In an effort to break down those silos and introduce a measure of unification, North Dakota recently created a new position called chief reinvention officer and hired Julie Cabinaw to fill that role. With a broad business and technology background that includes improving user experience for Amazon and HPE, Cabinaw has worked with technology that makes a difference in people’s lives and creates business success.
This experience will be helpful as Cabinaw focuses on expanding partnerships and helping the state’s technology office transition from a primarily support-oriented organization to one that takes the lead on new technologies, including blockchain and machine learning, to improve customer experience and enable the state to be more data-driven.
“To me, reinvention is really building upon a strong foundation that already exists within North Dakota government to focus on improving the quality, efficiency, transparency and service delivery to North Dakotans,” Cabinaw says. “We’re looking at how we can use various levers, including culture unification and traditional digital transformation to improve service delivery.”
Chief Reinvention Officer Wants Seamless Experience for Citizens
Currently, if residents want to access any government service, they bear the responsibility for identifying the agency or agencies they need to work with and then coordinating between multiple departments to achieve their goal.
As CRO, Cabinaw’s goal is to turn that model around and focus on allowing residents to easily cut across different agencies to get the services they need. Take, for example, someone who has a family member with behavioral health or substance abuse issues who may also have had brushes with law enforcement and incarceration at some point. As part of the state’s reinvention effort, the Department of Corrections, Department of Human Services and other agencies would be able to more easily coordinate services to provide one view of that individual and ensure there are no gaps or overlaps.

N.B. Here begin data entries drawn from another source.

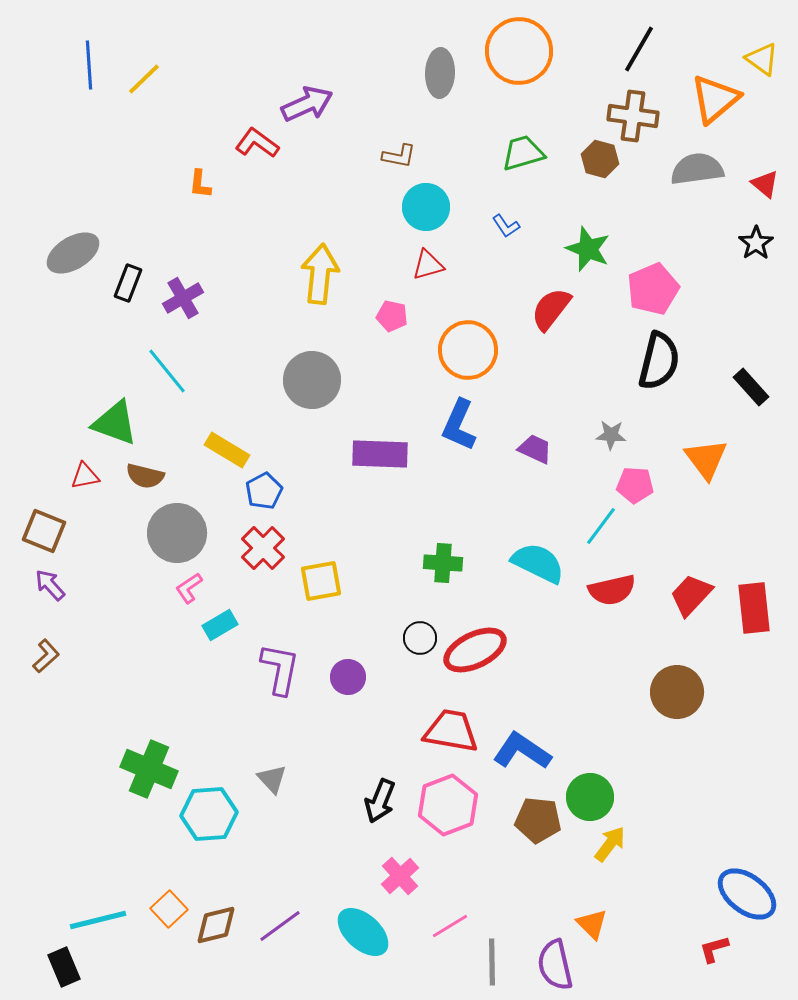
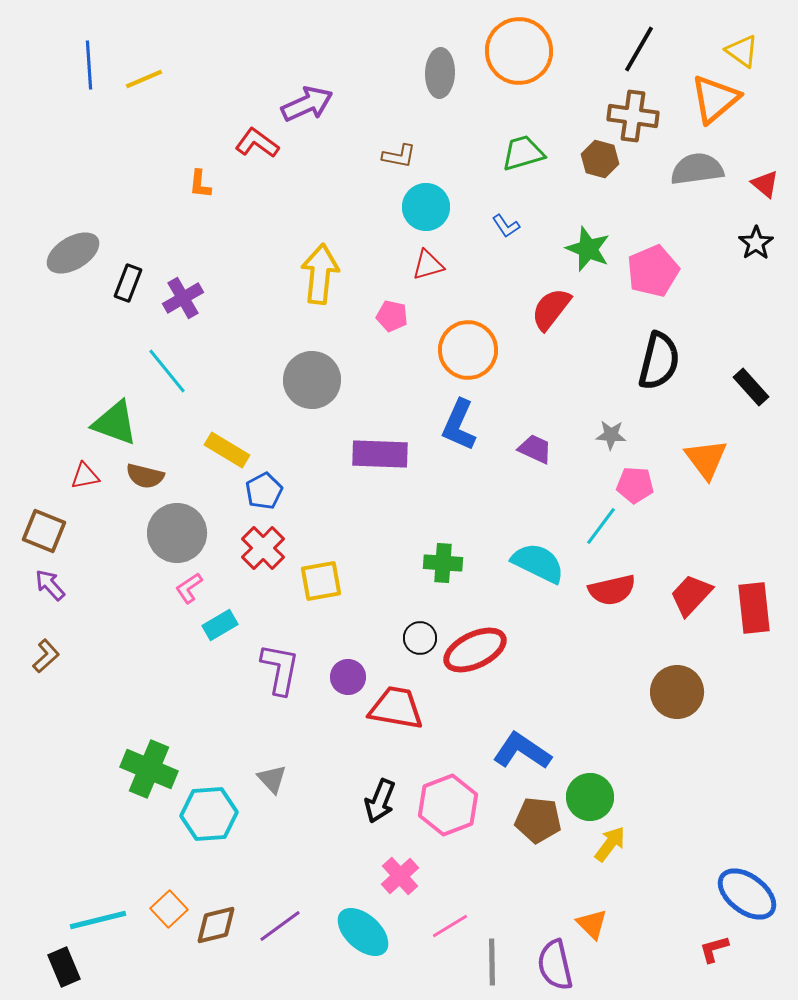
yellow triangle at (762, 59): moved 20 px left, 8 px up
yellow line at (144, 79): rotated 21 degrees clockwise
pink pentagon at (653, 289): moved 18 px up
red trapezoid at (451, 731): moved 55 px left, 23 px up
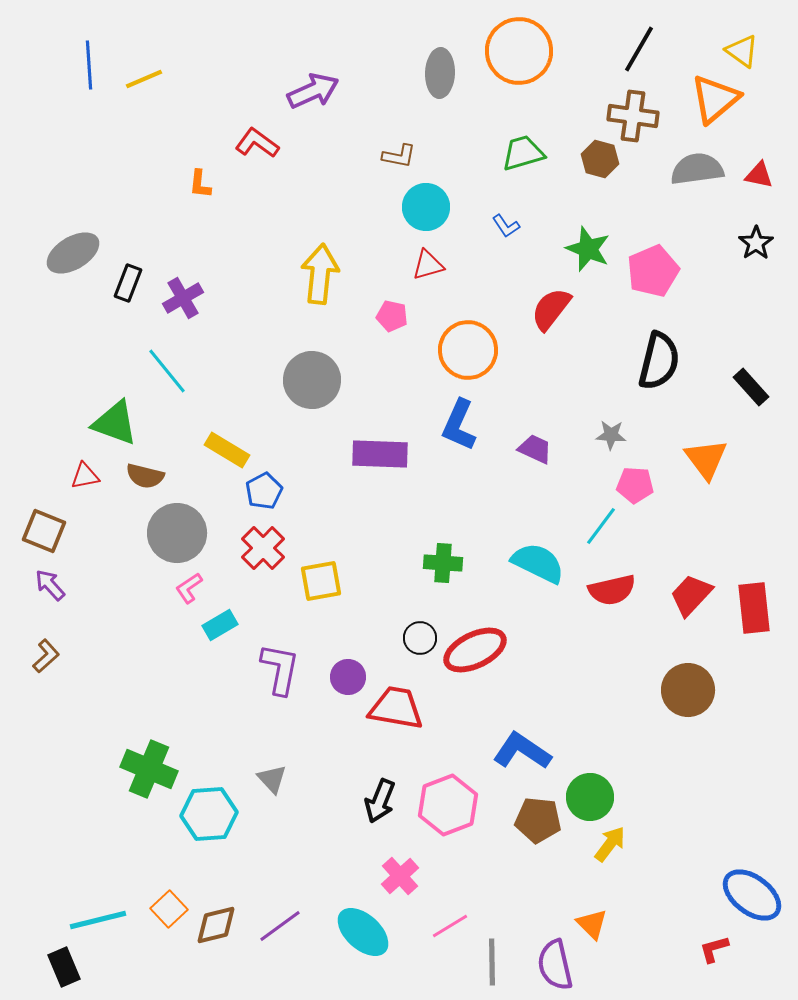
purple arrow at (307, 104): moved 6 px right, 13 px up
red triangle at (765, 184): moved 6 px left, 9 px up; rotated 28 degrees counterclockwise
brown circle at (677, 692): moved 11 px right, 2 px up
blue ellipse at (747, 894): moved 5 px right, 1 px down
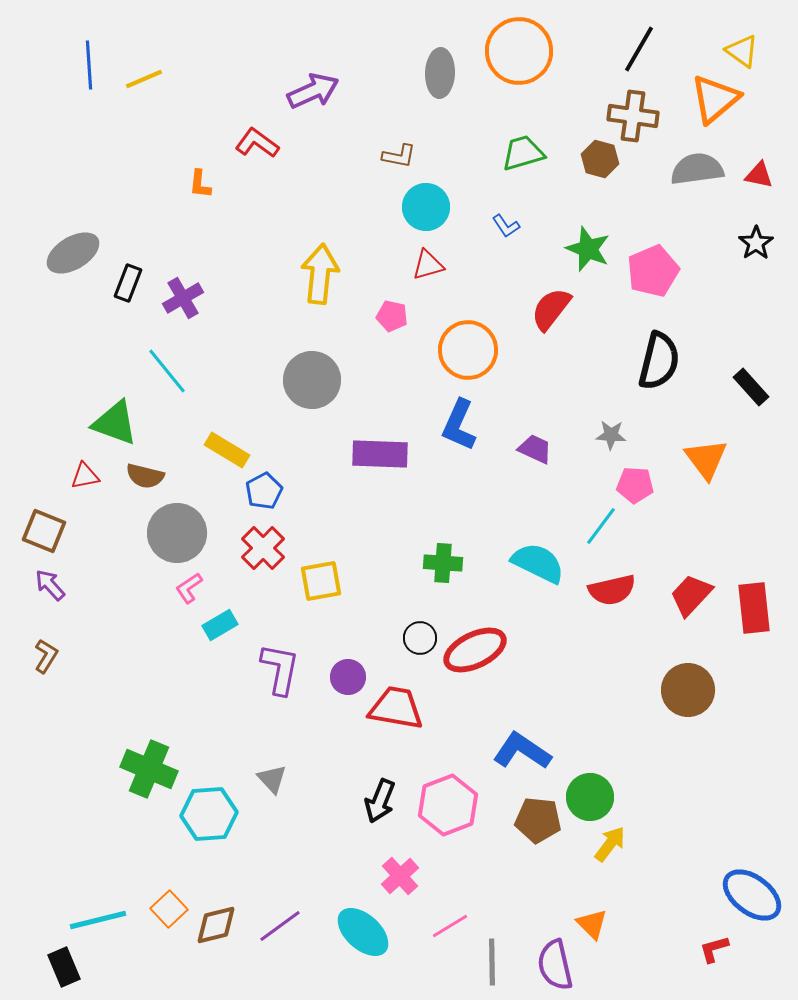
brown L-shape at (46, 656): rotated 16 degrees counterclockwise
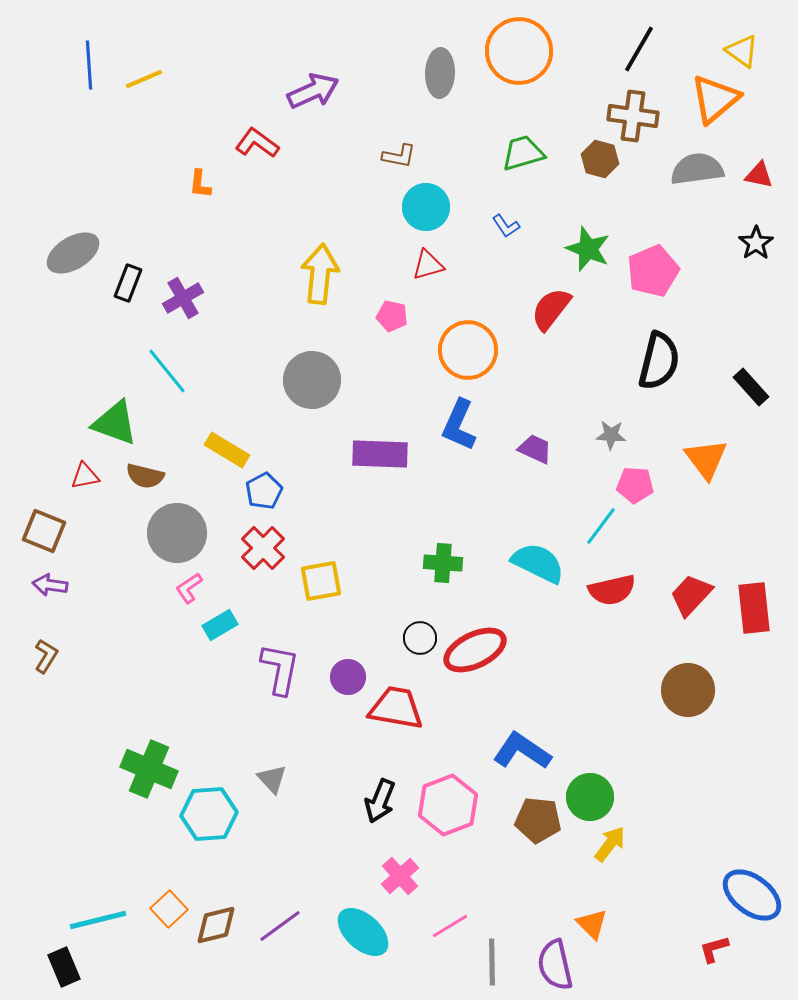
purple arrow at (50, 585): rotated 40 degrees counterclockwise
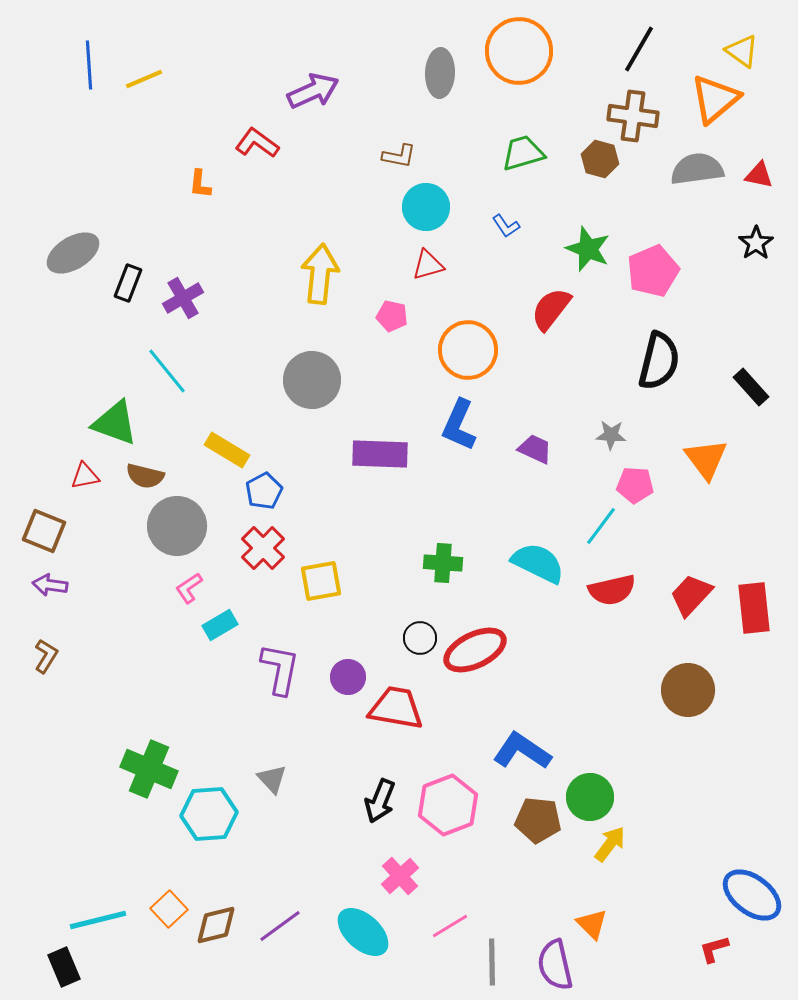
gray circle at (177, 533): moved 7 px up
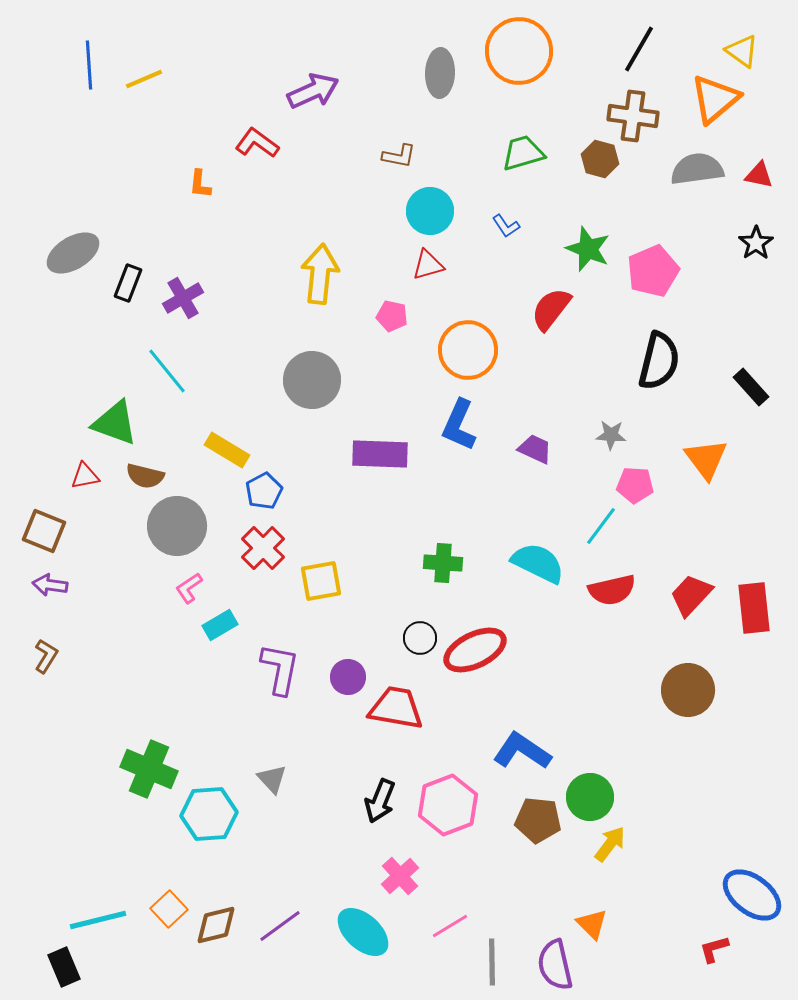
cyan circle at (426, 207): moved 4 px right, 4 px down
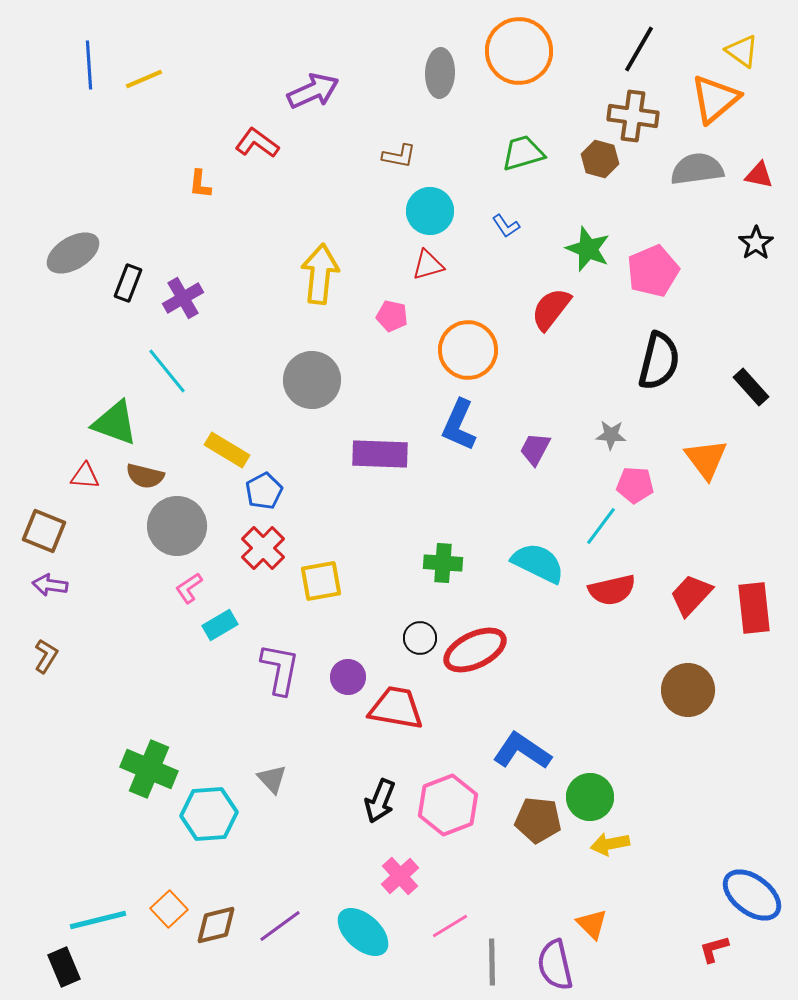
purple trapezoid at (535, 449): rotated 87 degrees counterclockwise
red triangle at (85, 476): rotated 16 degrees clockwise
yellow arrow at (610, 844): rotated 138 degrees counterclockwise
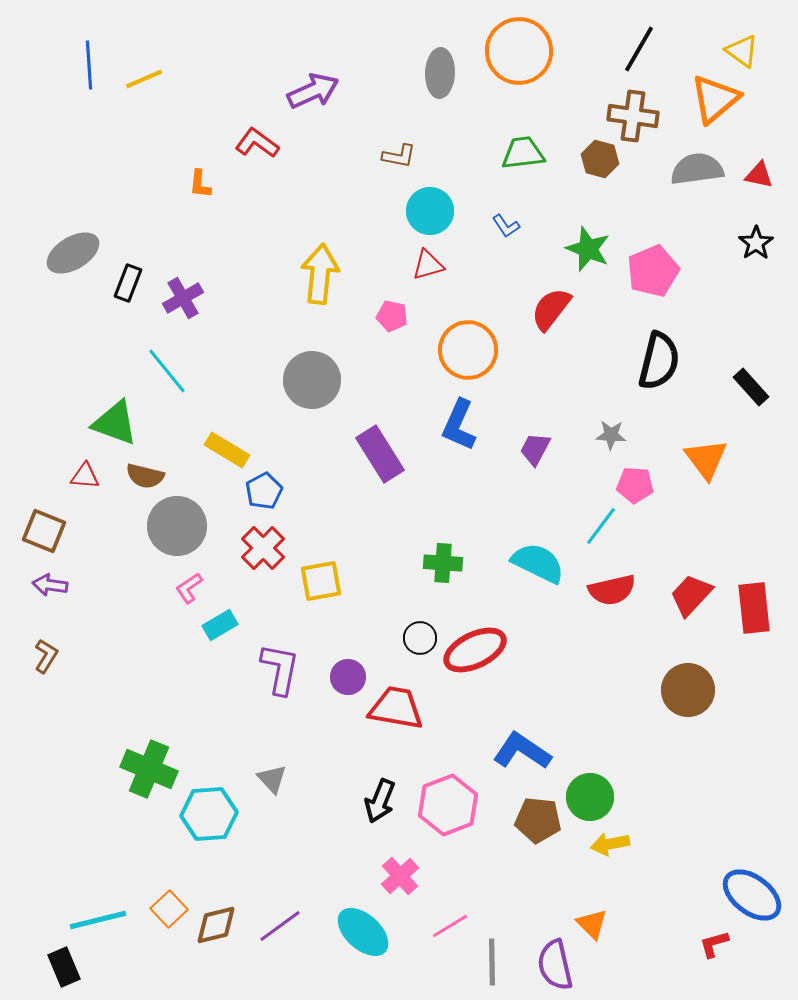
green trapezoid at (523, 153): rotated 9 degrees clockwise
purple rectangle at (380, 454): rotated 56 degrees clockwise
red L-shape at (714, 949): moved 5 px up
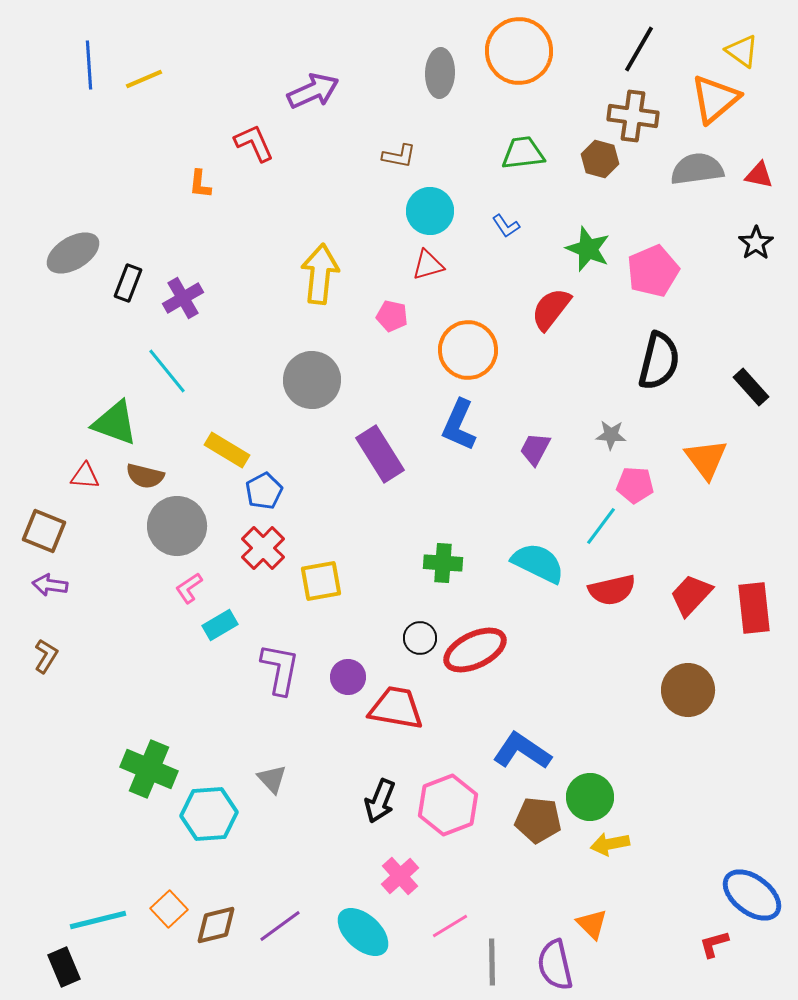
red L-shape at (257, 143): moved 3 px left; rotated 30 degrees clockwise
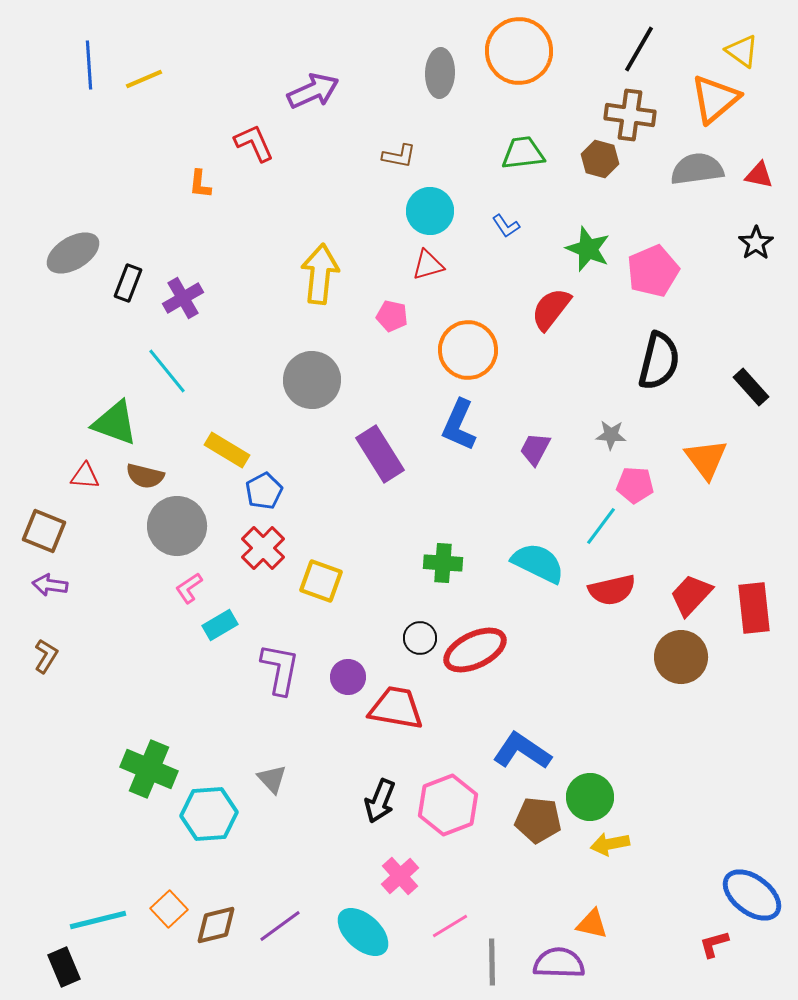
brown cross at (633, 116): moved 3 px left, 1 px up
yellow square at (321, 581): rotated 30 degrees clockwise
brown circle at (688, 690): moved 7 px left, 33 px up
orange triangle at (592, 924): rotated 32 degrees counterclockwise
purple semicircle at (555, 965): moved 4 px right, 2 px up; rotated 105 degrees clockwise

“We want to be efficient stewards of taxpayers’ money while also providing that family member the best possible care given the resources we have, and that is really what reinvention tries to do when we work in silos in any particular agency,” Cabinaw says. “We’re challenging teams to look at it not as an either/or but as an and/how.”
Since coming in as North Dakota’s CRO in August, Cabinaw has been taking time to get the lay of the land and determine how best to serve the state’s residents. “Like anyone who’s coming in to a new role, the first thing you have to do is learn about the environmental challenges, and one of the things I’m really zeroed in on is unification and thinking about the use cases that surround a particular constituent base,” she says.
North Dahoka Identifies Where Tech Can Have the Most Impact
Rather than jumping right into technology in the beginning, Cabinaw is taking time to make sure technology is applied most effectively.
“I’ve been in the digital transformation and tech innovation space for a long time, and my experience is that people jump very quickly to technology, when in fact you need to start with people and processes to be able to identify things that really need to go well,” Cabinaw says. “Otherwise, you could be automating a suboptimal process.”
Cabinaw has identified a number of areas that could have the greatest impact when given reinvention strategies, one of which is the Department of Human Services.
“They’ve started some great work relative to improving child protective services processes and reinventing the childcare licensing process to enable quality care for North Dakota children that prepares them for the next phase of their education and ensures their safety,” Cabinaw says.
Cabinaw and her team are also working with the state’s Office of Management and Budget to evaluate the current procurement model and identify efficiencies that could smooth the process.
“From a broad perspective, we’re moving from the point of view where one agency procures a service or piece of technology, when there may be three other agencies that could benefit from a similar technology, and if we looked at their requirements, there might be an 80 percent overlap,” Cabinaw says. “We want to open up that kind of thinking so others can take advantage of the same technology and we can reduce the cost to taxpayers.”